Edit: After some "massaging" of your code, and convincing g++ 4.6.3 to do what I wanted (hence the #define _GLIBCXX_USE_NANOSLEEP), here's a working example:
#define _GLIBCXX_USE_NANOSLEEP
#include <chrono>
#include <mutex>
#include <thread>
#include <iostream>
using namespace std;
mutex m;
void funcA()
{
cout << "FuncA Before lock" << endl;
unique_lock<mutex> mLock(m);
//thread 2
cout << "FuncA After lock" << endl;
std::chrono::milliseconds dura(500);//make sure thread is running
std::this_thread::sleep_for(dura); //this_thread::sleep_for(dura);
cout << "FuncA After sleep" << endl;
}
int main(int argc, char* argv[])
{
cout << "Main before lock" << endl;
unique_lock<mutex> mLock(m);
auto a = std::thread(funcA);
std::chrono::milliseconds dura(1000);//make sure thread is running
std::this_thread::sleep_for(dura); //this_thread::sleep_for(dura);
mLock.unlock();//Unlocks thread 2's lock?
cout << "Main After unlock" << endl;
a.join();
cout << "Main after a.join" << endl;
return 0;
}
Not sure why you need to use new to create the lock tho'. Surely unique_lock<mutex> mlock(m); should do the trick (and corresponding changes of mLock-> into mLock. of course).
A lock is just an automatic guard that operates a mutex in a safe and sane fashion.
What you really want is this code:
std::mutex m;
void f()
{
std::lock_guard<std::mutex> lock(m);
// ...
}
This effectively "synchronizes" calls to f, since every thread that enters it blocks until it manages to obtain the mutex.
A unique_lock is just a beefed-up version of the lock_guard: It can be constructed unlocked, moved around (thanks, #MikeVine) and it is itself a "lockable object", like the mutex itself, and so it can be used for example in the variadic std::lock(...) to lock multiple things at once in a deadlock-free way, and it can be managed by an std::condition_variable (thanks, #syam).
But unless you have a good reason to use a unique_lock, prefer to use a lock_guard.
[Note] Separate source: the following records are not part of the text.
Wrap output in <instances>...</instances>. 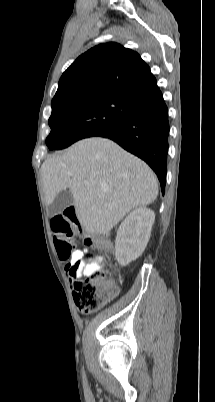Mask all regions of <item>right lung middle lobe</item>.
Here are the masks:
<instances>
[{
    "label": "right lung middle lobe",
    "instance_id": "dd1d6c3e",
    "mask_svg": "<svg viewBox=\"0 0 215 402\" xmlns=\"http://www.w3.org/2000/svg\"><path fill=\"white\" fill-rule=\"evenodd\" d=\"M137 103L124 97L96 93L52 100L51 132L46 138L50 150L100 135L125 120Z\"/></svg>",
    "mask_w": 215,
    "mask_h": 402
}]
</instances>
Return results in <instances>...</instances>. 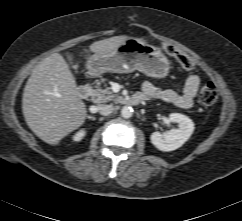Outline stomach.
<instances>
[{
  "mask_svg": "<svg viewBox=\"0 0 242 221\" xmlns=\"http://www.w3.org/2000/svg\"><path fill=\"white\" fill-rule=\"evenodd\" d=\"M89 74L126 73L138 70L153 78H164L170 62L162 51L136 38H127L111 52L95 53L88 58Z\"/></svg>",
  "mask_w": 242,
  "mask_h": 221,
  "instance_id": "obj_1",
  "label": "stomach"
}]
</instances>
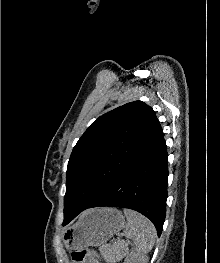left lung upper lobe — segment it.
<instances>
[{
    "instance_id": "5c2ea615",
    "label": "left lung upper lobe",
    "mask_w": 220,
    "mask_h": 263,
    "mask_svg": "<svg viewBox=\"0 0 220 263\" xmlns=\"http://www.w3.org/2000/svg\"><path fill=\"white\" fill-rule=\"evenodd\" d=\"M161 130L153 109L141 101L94 121L68 162L64 215L86 209Z\"/></svg>"
}]
</instances>
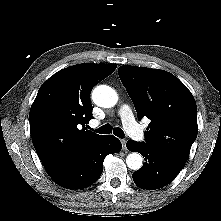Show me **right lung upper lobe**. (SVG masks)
I'll list each match as a JSON object with an SVG mask.
<instances>
[{
    "label": "right lung upper lobe",
    "instance_id": "obj_1",
    "mask_svg": "<svg viewBox=\"0 0 221 221\" xmlns=\"http://www.w3.org/2000/svg\"><path fill=\"white\" fill-rule=\"evenodd\" d=\"M116 64H78L60 70L40 87L30 109L33 145L49 175L57 173L105 135L86 130L92 118V88Z\"/></svg>",
    "mask_w": 221,
    "mask_h": 221
}]
</instances>
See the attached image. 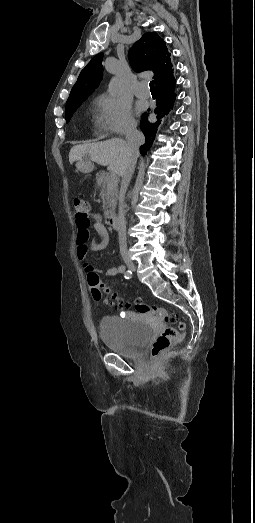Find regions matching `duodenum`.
<instances>
[{"mask_svg": "<svg viewBox=\"0 0 255 523\" xmlns=\"http://www.w3.org/2000/svg\"><path fill=\"white\" fill-rule=\"evenodd\" d=\"M106 223L109 227L116 229L118 227V217L115 214H109L106 216Z\"/></svg>", "mask_w": 255, "mask_h": 523, "instance_id": "obj_1", "label": "duodenum"}]
</instances>
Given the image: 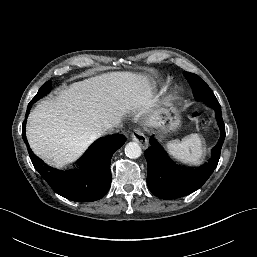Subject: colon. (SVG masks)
<instances>
[{"label":"colon","mask_w":257,"mask_h":257,"mask_svg":"<svg viewBox=\"0 0 257 257\" xmlns=\"http://www.w3.org/2000/svg\"><path fill=\"white\" fill-rule=\"evenodd\" d=\"M194 118L197 120V123L199 124V125H203L204 124V121L200 118V116H199V114H195L194 115Z\"/></svg>","instance_id":"colon-1"}]
</instances>
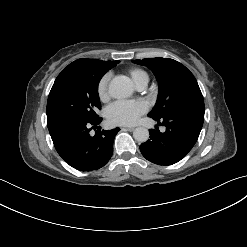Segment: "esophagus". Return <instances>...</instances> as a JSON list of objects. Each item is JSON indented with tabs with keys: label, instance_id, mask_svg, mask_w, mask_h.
<instances>
[{
	"label": "esophagus",
	"instance_id": "34e87169",
	"mask_svg": "<svg viewBox=\"0 0 247 247\" xmlns=\"http://www.w3.org/2000/svg\"><path fill=\"white\" fill-rule=\"evenodd\" d=\"M135 127H123L122 130L133 131Z\"/></svg>",
	"mask_w": 247,
	"mask_h": 247
}]
</instances>
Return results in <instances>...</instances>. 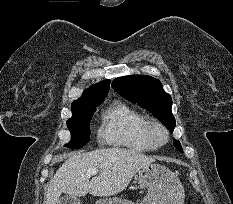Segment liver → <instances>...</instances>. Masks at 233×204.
I'll use <instances>...</instances> for the list:
<instances>
[{
    "label": "liver",
    "instance_id": "liver-1",
    "mask_svg": "<svg viewBox=\"0 0 233 204\" xmlns=\"http://www.w3.org/2000/svg\"><path fill=\"white\" fill-rule=\"evenodd\" d=\"M153 162V158L142 153L118 147L70 154L50 180L44 204H58L62 193L74 197L87 193L99 197L118 194L141 168ZM89 169L100 170L91 181Z\"/></svg>",
    "mask_w": 233,
    "mask_h": 204
}]
</instances>
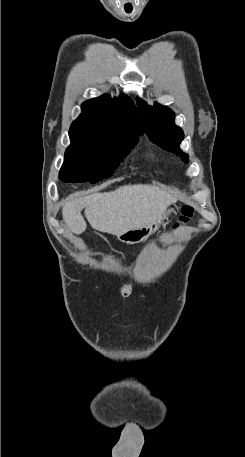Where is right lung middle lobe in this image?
Instances as JSON below:
<instances>
[{"mask_svg": "<svg viewBox=\"0 0 245 457\" xmlns=\"http://www.w3.org/2000/svg\"><path fill=\"white\" fill-rule=\"evenodd\" d=\"M143 130L129 126L72 123L71 145L59 178L64 182L95 183L112 175Z\"/></svg>", "mask_w": 245, "mask_h": 457, "instance_id": "right-lung-middle-lobe-1", "label": "right lung middle lobe"}]
</instances>
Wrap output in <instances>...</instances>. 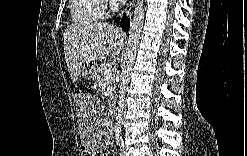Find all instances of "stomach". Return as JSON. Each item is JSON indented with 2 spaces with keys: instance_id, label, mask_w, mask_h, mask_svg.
I'll use <instances>...</instances> for the list:
<instances>
[{
  "instance_id": "obj_1",
  "label": "stomach",
  "mask_w": 247,
  "mask_h": 156,
  "mask_svg": "<svg viewBox=\"0 0 247 156\" xmlns=\"http://www.w3.org/2000/svg\"><path fill=\"white\" fill-rule=\"evenodd\" d=\"M81 71H82V76H84V77H86L90 74L91 77L93 79H95L97 76V66L96 65H93L90 67V65L88 63H84L82 68H81Z\"/></svg>"
}]
</instances>
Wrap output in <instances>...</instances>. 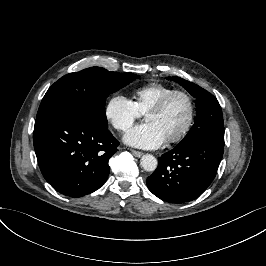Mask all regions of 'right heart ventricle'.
<instances>
[{"instance_id":"1","label":"right heart ventricle","mask_w":266,"mask_h":266,"mask_svg":"<svg viewBox=\"0 0 266 266\" xmlns=\"http://www.w3.org/2000/svg\"><path fill=\"white\" fill-rule=\"evenodd\" d=\"M171 90L174 88L162 83H149L136 87L132 91V101L140 113H145L150 106Z\"/></svg>"}]
</instances>
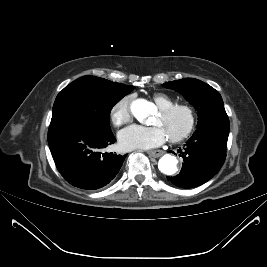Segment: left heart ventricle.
Here are the masks:
<instances>
[{"mask_svg": "<svg viewBox=\"0 0 267 267\" xmlns=\"http://www.w3.org/2000/svg\"><path fill=\"white\" fill-rule=\"evenodd\" d=\"M188 124V116L182 111H176L169 116L159 114L153 121V125L160 126L166 133L167 137L180 134Z\"/></svg>", "mask_w": 267, "mask_h": 267, "instance_id": "b2bd125f", "label": "left heart ventricle"}]
</instances>
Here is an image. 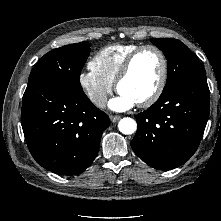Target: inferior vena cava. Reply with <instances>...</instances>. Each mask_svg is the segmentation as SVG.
I'll use <instances>...</instances> for the list:
<instances>
[{
    "mask_svg": "<svg viewBox=\"0 0 221 221\" xmlns=\"http://www.w3.org/2000/svg\"><path fill=\"white\" fill-rule=\"evenodd\" d=\"M91 101L98 107H103L107 102V94L105 93L95 94L91 97Z\"/></svg>",
    "mask_w": 221,
    "mask_h": 221,
    "instance_id": "602c4592",
    "label": "inferior vena cava"
}]
</instances>
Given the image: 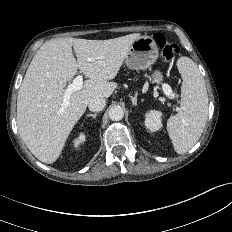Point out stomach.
<instances>
[{"label":"stomach","instance_id":"0dacf381","mask_svg":"<svg viewBox=\"0 0 232 232\" xmlns=\"http://www.w3.org/2000/svg\"><path fill=\"white\" fill-rule=\"evenodd\" d=\"M159 52L156 42L151 36H140L131 45L125 58L126 66L130 69L145 70L156 62ZM153 84H161L164 76L160 70H155L149 76Z\"/></svg>","mask_w":232,"mask_h":232}]
</instances>
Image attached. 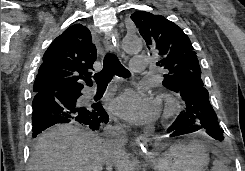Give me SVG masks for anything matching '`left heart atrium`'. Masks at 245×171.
Masks as SVG:
<instances>
[{
    "label": "left heart atrium",
    "instance_id": "39dd6f15",
    "mask_svg": "<svg viewBox=\"0 0 245 171\" xmlns=\"http://www.w3.org/2000/svg\"><path fill=\"white\" fill-rule=\"evenodd\" d=\"M111 110L132 123L145 124L158 117L160 106L151 93L138 88L125 90L114 98Z\"/></svg>",
    "mask_w": 245,
    "mask_h": 171
}]
</instances>
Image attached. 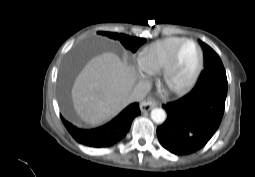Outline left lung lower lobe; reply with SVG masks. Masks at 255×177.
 <instances>
[{
	"mask_svg": "<svg viewBox=\"0 0 255 177\" xmlns=\"http://www.w3.org/2000/svg\"><path fill=\"white\" fill-rule=\"evenodd\" d=\"M226 96L227 86L196 84L184 97L163 105L167 119L157 128L161 145L175 155L203 148L221 123Z\"/></svg>",
	"mask_w": 255,
	"mask_h": 177,
	"instance_id": "left-lung-lower-lobe-1",
	"label": "left lung lower lobe"
}]
</instances>
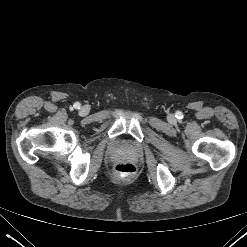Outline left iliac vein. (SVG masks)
<instances>
[{"label":"left iliac vein","instance_id":"1","mask_svg":"<svg viewBox=\"0 0 247 247\" xmlns=\"http://www.w3.org/2000/svg\"><path fill=\"white\" fill-rule=\"evenodd\" d=\"M169 118L172 120L174 118V116L173 115H170Z\"/></svg>","mask_w":247,"mask_h":247}]
</instances>
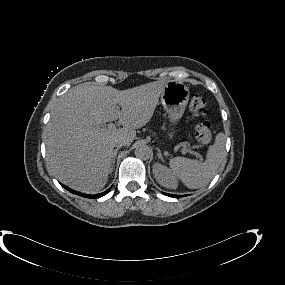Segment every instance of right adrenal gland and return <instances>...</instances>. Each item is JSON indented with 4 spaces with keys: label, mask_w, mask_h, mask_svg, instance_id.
I'll list each match as a JSON object with an SVG mask.
<instances>
[{
    "label": "right adrenal gland",
    "mask_w": 285,
    "mask_h": 285,
    "mask_svg": "<svg viewBox=\"0 0 285 285\" xmlns=\"http://www.w3.org/2000/svg\"><path fill=\"white\" fill-rule=\"evenodd\" d=\"M121 147H117L116 149H114L113 151V157H112V161H111V168H110V173L113 171L114 168V164H115V160H116V156H117V152Z\"/></svg>",
    "instance_id": "2a0ac1e0"
}]
</instances>
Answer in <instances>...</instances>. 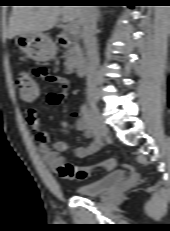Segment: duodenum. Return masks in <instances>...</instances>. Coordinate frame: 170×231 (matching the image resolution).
<instances>
[{"label":"duodenum","mask_w":170,"mask_h":231,"mask_svg":"<svg viewBox=\"0 0 170 231\" xmlns=\"http://www.w3.org/2000/svg\"><path fill=\"white\" fill-rule=\"evenodd\" d=\"M58 40L60 42L61 45H66L67 41L65 40V38L63 36H59ZM75 71L78 75L80 76H84L87 75L89 72V63L85 58H79L76 62H75Z\"/></svg>","instance_id":"obj_1"}]
</instances>
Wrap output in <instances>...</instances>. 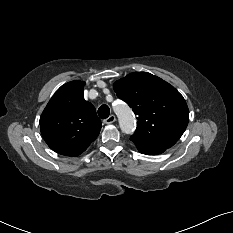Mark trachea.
Masks as SVG:
<instances>
[{"mask_svg": "<svg viewBox=\"0 0 233 233\" xmlns=\"http://www.w3.org/2000/svg\"><path fill=\"white\" fill-rule=\"evenodd\" d=\"M110 109L107 105L103 104L98 109V115L101 119H106L109 117Z\"/></svg>", "mask_w": 233, "mask_h": 233, "instance_id": "1", "label": "trachea"}]
</instances>
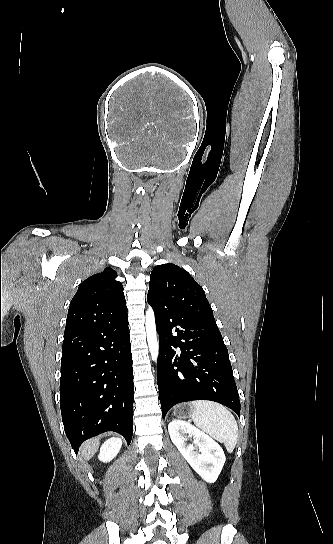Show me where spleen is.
Wrapping results in <instances>:
<instances>
[{"label": "spleen", "mask_w": 333, "mask_h": 544, "mask_svg": "<svg viewBox=\"0 0 333 544\" xmlns=\"http://www.w3.org/2000/svg\"><path fill=\"white\" fill-rule=\"evenodd\" d=\"M189 407L195 425L224 443L231 453L238 440V425L231 412L225 406L208 400L193 401Z\"/></svg>", "instance_id": "obj_1"}]
</instances>
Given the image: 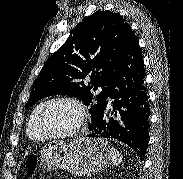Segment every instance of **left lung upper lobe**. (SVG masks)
Here are the masks:
<instances>
[{
    "mask_svg": "<svg viewBox=\"0 0 183 179\" xmlns=\"http://www.w3.org/2000/svg\"><path fill=\"white\" fill-rule=\"evenodd\" d=\"M130 30L117 13L98 11L86 17L44 64L25 109L43 97L67 95L90 106L94 121L106 104L108 84ZM86 78L90 81L85 82ZM98 86L103 90L94 96L90 90Z\"/></svg>",
    "mask_w": 183,
    "mask_h": 179,
    "instance_id": "1",
    "label": "left lung upper lobe"
}]
</instances>
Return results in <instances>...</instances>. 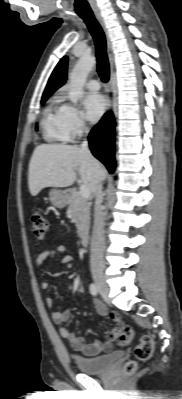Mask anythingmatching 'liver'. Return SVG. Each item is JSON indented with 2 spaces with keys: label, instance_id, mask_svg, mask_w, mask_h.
<instances>
[{
  "label": "liver",
  "instance_id": "obj_1",
  "mask_svg": "<svg viewBox=\"0 0 182 399\" xmlns=\"http://www.w3.org/2000/svg\"><path fill=\"white\" fill-rule=\"evenodd\" d=\"M95 192L103 181L106 170L91 154L81 147L65 144L38 145L29 163L28 184L32 196L45 187H68L77 178Z\"/></svg>",
  "mask_w": 182,
  "mask_h": 399
}]
</instances>
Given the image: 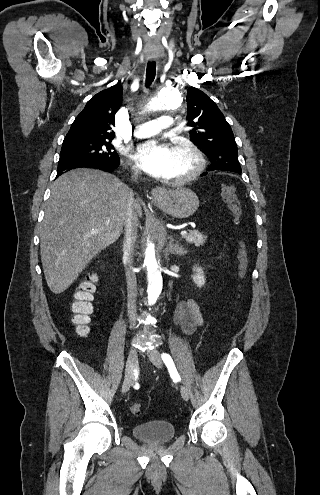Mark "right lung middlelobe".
<instances>
[{"label": "right lung middle lobe", "instance_id": "1", "mask_svg": "<svg viewBox=\"0 0 320 495\" xmlns=\"http://www.w3.org/2000/svg\"><path fill=\"white\" fill-rule=\"evenodd\" d=\"M111 141L104 139L64 140L58 170L87 162H119L120 158L114 151Z\"/></svg>", "mask_w": 320, "mask_h": 495}]
</instances>
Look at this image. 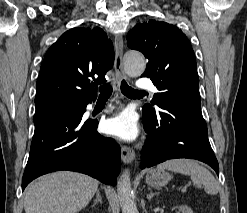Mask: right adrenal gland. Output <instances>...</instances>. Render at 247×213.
<instances>
[{"label":"right adrenal gland","mask_w":247,"mask_h":213,"mask_svg":"<svg viewBox=\"0 0 247 213\" xmlns=\"http://www.w3.org/2000/svg\"><path fill=\"white\" fill-rule=\"evenodd\" d=\"M98 202L102 203V198L100 196V190L99 189L96 192V199L93 201V206H95Z\"/></svg>","instance_id":"obj_1"}]
</instances>
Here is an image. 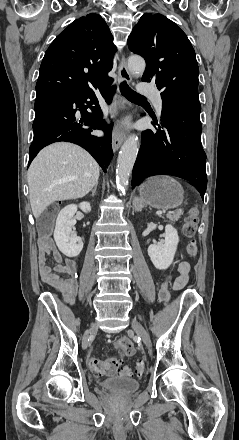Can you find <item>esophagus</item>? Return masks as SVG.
Returning <instances> with one entry per match:
<instances>
[{"label":"esophagus","instance_id":"obj_1","mask_svg":"<svg viewBox=\"0 0 239 440\" xmlns=\"http://www.w3.org/2000/svg\"><path fill=\"white\" fill-rule=\"evenodd\" d=\"M118 73L120 75V77L122 78V80H125L126 82L130 83L132 78L131 75L128 71V68L126 66V62L124 57L122 58L120 64H119V68H118ZM126 138L125 133L115 129L112 135V147H113V151L116 152L119 147L122 145V143L124 142Z\"/></svg>","mask_w":239,"mask_h":440}]
</instances>
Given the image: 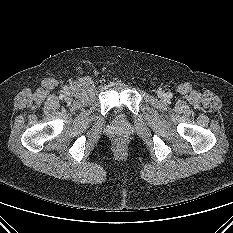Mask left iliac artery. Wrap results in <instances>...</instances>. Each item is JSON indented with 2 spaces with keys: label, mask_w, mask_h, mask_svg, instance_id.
Instances as JSON below:
<instances>
[{
  "label": "left iliac artery",
  "mask_w": 233,
  "mask_h": 233,
  "mask_svg": "<svg viewBox=\"0 0 233 233\" xmlns=\"http://www.w3.org/2000/svg\"><path fill=\"white\" fill-rule=\"evenodd\" d=\"M171 96H172V94H171V93H169V94H168V97H169V98H171Z\"/></svg>",
  "instance_id": "obj_1"
}]
</instances>
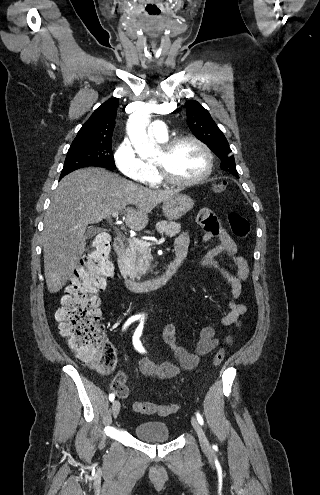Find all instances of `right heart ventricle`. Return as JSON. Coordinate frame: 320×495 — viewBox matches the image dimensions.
Segmentation results:
<instances>
[{
  "label": "right heart ventricle",
  "instance_id": "e07e8e85",
  "mask_svg": "<svg viewBox=\"0 0 320 495\" xmlns=\"http://www.w3.org/2000/svg\"><path fill=\"white\" fill-rule=\"evenodd\" d=\"M148 166H149V167H150V168L154 171V179H153L152 183H153V184H158V183L160 182V179H159V177L157 176V174H156V172H155V169H154L153 165L149 163V164H148Z\"/></svg>",
  "mask_w": 320,
  "mask_h": 495
}]
</instances>
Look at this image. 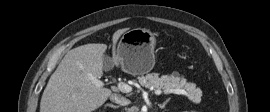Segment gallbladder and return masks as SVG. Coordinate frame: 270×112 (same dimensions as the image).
<instances>
[{
    "label": "gallbladder",
    "instance_id": "bac80fb5",
    "mask_svg": "<svg viewBox=\"0 0 270 112\" xmlns=\"http://www.w3.org/2000/svg\"><path fill=\"white\" fill-rule=\"evenodd\" d=\"M103 64L105 70H110L113 66V61L109 56L103 55Z\"/></svg>",
    "mask_w": 270,
    "mask_h": 112
}]
</instances>
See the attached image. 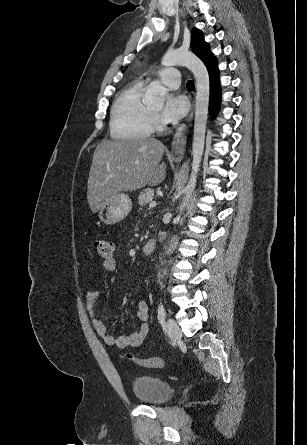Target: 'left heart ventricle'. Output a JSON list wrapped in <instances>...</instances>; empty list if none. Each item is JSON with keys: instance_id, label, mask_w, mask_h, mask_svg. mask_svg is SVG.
Masks as SVG:
<instances>
[{"instance_id": "1", "label": "left heart ventricle", "mask_w": 307, "mask_h": 445, "mask_svg": "<svg viewBox=\"0 0 307 445\" xmlns=\"http://www.w3.org/2000/svg\"><path fill=\"white\" fill-rule=\"evenodd\" d=\"M162 104H163V101H158V102H156L155 105H153V106L151 107L152 111H153L154 113H158V114H159Z\"/></svg>"}]
</instances>
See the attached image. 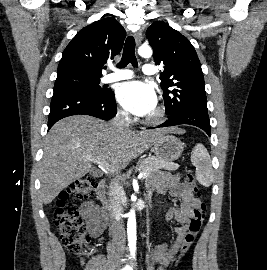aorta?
Wrapping results in <instances>:
<instances>
[{"instance_id": "1", "label": "aorta", "mask_w": 267, "mask_h": 270, "mask_svg": "<svg viewBox=\"0 0 267 270\" xmlns=\"http://www.w3.org/2000/svg\"><path fill=\"white\" fill-rule=\"evenodd\" d=\"M138 54L144 58L152 56V49L148 45H142L138 49ZM127 235L131 255L134 257L136 252V214L135 210L131 209L128 213Z\"/></svg>"}]
</instances>
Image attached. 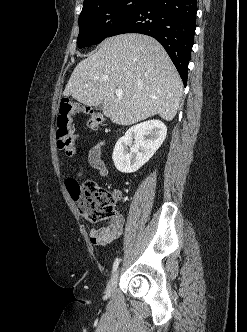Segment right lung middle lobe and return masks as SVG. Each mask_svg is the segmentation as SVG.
I'll return each instance as SVG.
<instances>
[{
	"label": "right lung middle lobe",
	"instance_id": "obj_1",
	"mask_svg": "<svg viewBox=\"0 0 247 332\" xmlns=\"http://www.w3.org/2000/svg\"><path fill=\"white\" fill-rule=\"evenodd\" d=\"M147 0H101L82 9L79 16V48L98 44L108 37L114 26Z\"/></svg>",
	"mask_w": 247,
	"mask_h": 332
}]
</instances>
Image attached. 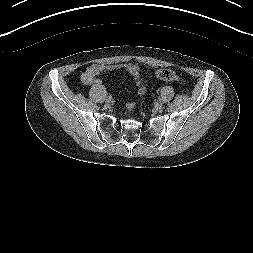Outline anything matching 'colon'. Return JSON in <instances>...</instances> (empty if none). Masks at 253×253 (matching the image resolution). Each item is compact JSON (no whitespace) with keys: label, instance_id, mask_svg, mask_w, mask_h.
I'll use <instances>...</instances> for the list:
<instances>
[{"label":"colon","instance_id":"obj_1","mask_svg":"<svg viewBox=\"0 0 253 253\" xmlns=\"http://www.w3.org/2000/svg\"><path fill=\"white\" fill-rule=\"evenodd\" d=\"M155 75L165 81H176L181 85L185 84V81L179 77L174 71L170 69H160L155 71ZM138 90H137V96H141L144 93V86L141 82H138ZM133 108V104H130L129 109L131 110Z\"/></svg>","mask_w":253,"mask_h":253}]
</instances>
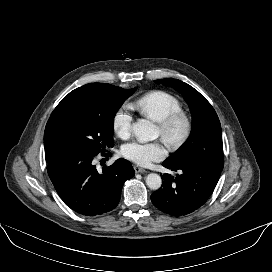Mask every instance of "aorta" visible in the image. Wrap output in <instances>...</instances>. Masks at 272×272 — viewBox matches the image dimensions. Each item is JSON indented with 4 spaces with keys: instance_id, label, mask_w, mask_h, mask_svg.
Instances as JSON below:
<instances>
[{
    "instance_id": "1",
    "label": "aorta",
    "mask_w": 272,
    "mask_h": 272,
    "mask_svg": "<svg viewBox=\"0 0 272 272\" xmlns=\"http://www.w3.org/2000/svg\"><path fill=\"white\" fill-rule=\"evenodd\" d=\"M133 133L144 140H154L158 137L157 127L149 120L141 119L133 124ZM146 184L152 190H158L162 185L161 177L150 173L146 177Z\"/></svg>"
}]
</instances>
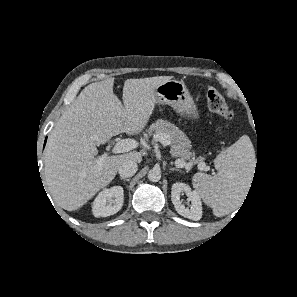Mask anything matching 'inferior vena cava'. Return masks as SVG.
Returning a JSON list of instances; mask_svg holds the SVG:
<instances>
[{"label":"inferior vena cava","instance_id":"1","mask_svg":"<svg viewBox=\"0 0 297 297\" xmlns=\"http://www.w3.org/2000/svg\"><path fill=\"white\" fill-rule=\"evenodd\" d=\"M137 170H138V166L135 161L126 160L120 165L118 172L121 177L128 178L133 176Z\"/></svg>","mask_w":297,"mask_h":297}]
</instances>
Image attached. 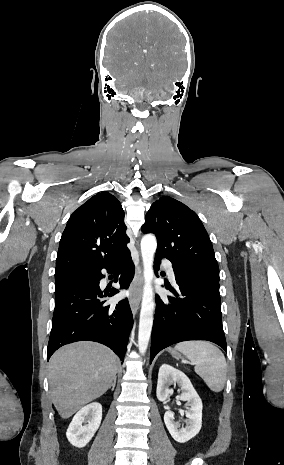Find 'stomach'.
I'll list each match as a JSON object with an SVG mask.
<instances>
[{
	"mask_svg": "<svg viewBox=\"0 0 284 465\" xmlns=\"http://www.w3.org/2000/svg\"><path fill=\"white\" fill-rule=\"evenodd\" d=\"M171 355H173L174 359H182L180 353H176V351H173V349H169Z\"/></svg>",
	"mask_w": 284,
	"mask_h": 465,
	"instance_id": "1",
	"label": "stomach"
}]
</instances>
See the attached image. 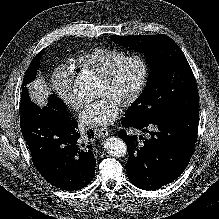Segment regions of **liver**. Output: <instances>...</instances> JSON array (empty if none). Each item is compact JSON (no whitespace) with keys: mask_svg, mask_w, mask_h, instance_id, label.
Masks as SVG:
<instances>
[{"mask_svg":"<svg viewBox=\"0 0 219 219\" xmlns=\"http://www.w3.org/2000/svg\"><path fill=\"white\" fill-rule=\"evenodd\" d=\"M31 100L39 107L47 104V97L50 89L42 76H38L33 82L27 85Z\"/></svg>","mask_w":219,"mask_h":219,"instance_id":"obj_1","label":"liver"}]
</instances>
And once you need to upgrade to a unique_lock, you'll know why.
As a side-note, the above answers skip over the difference between immediate and deferred locking of mutex:
#include<mutex>
::std::mutex(mu);
auto MyFunction()->void
{
std::unique_lock<mutex> lock(mu); //Created instance and immediately locked the mutex
//Do stuff....
}
auto MyOtherFunction()->void
{
std::unique_lock<mutex> lock(mu,std::defer_lock); //Create but not locked the mutex
lock.lock(); //Lock mutex
//Do stuff....
lock.unlock(); //Unlock mutex
}
MyFunction() shows the widely used immediate lock, whilst MyOtherFunction() shows the deferred lock.